Old coins
‘I cannot take that coin’, says the dolmuş driver. He hands back the fifty kuruş coin to the passenger in the shared taxi and mumbles: ‘It’s old money, you know’. The passenger knows: as of the first of January, the ‘new Turkish lira’, which was replaced by the ‘Turkish lira’ on January 1st 2009, is not valid anymore.
The new Turkish lira notes have already been out of circulation for months, but the coins are still very common. And what is in your pocket, you use. The old money can still be brought to the bank, but who wants to make the effort for a few coins? Big businesses do, as I noticed at a supermarket where I got rid of my last 25, 10 and 5 kuruş coins. But taxi drivers, small shop owners, hair dressers, market vendors, simit sellers, all these small guys, they don’t want to go to the trouble, and nor do ordinary citizens.

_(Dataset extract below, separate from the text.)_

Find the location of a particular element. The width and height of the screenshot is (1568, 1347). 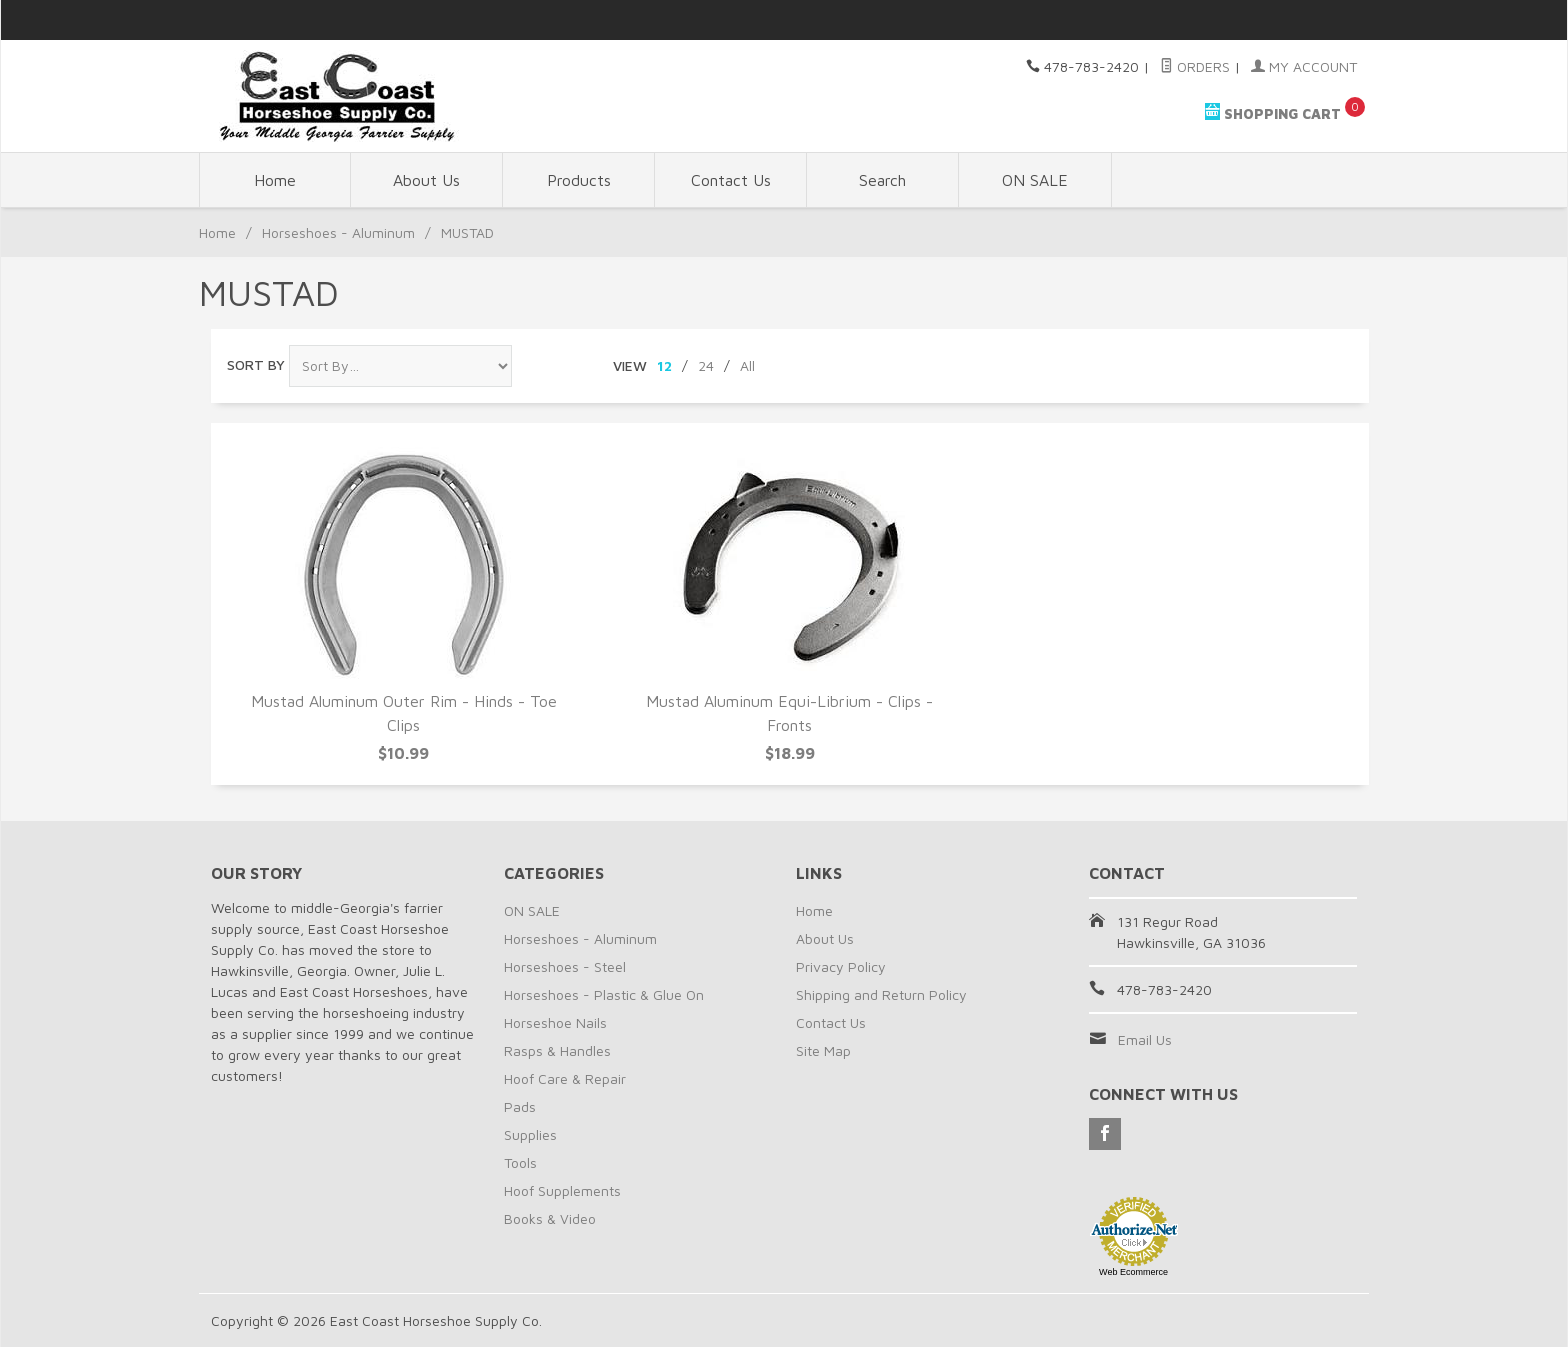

It leads to endless discussions all the time. In the dolmuş I was in, the guys even started shouting at each other. The passenger said quite rightly: ‘If the coins are on the market, how can they not be valid, how can you tell me I can’t pay with it?’ And the driver had a point when he answered that he can’t use the old coins to pay at the petrol station. Luckily, in the end they agreed: it’s the government’s fault. They should have taken more action in the last twelve months to take not only the notes, but also the coins out of circulation. I couldn’t agree more.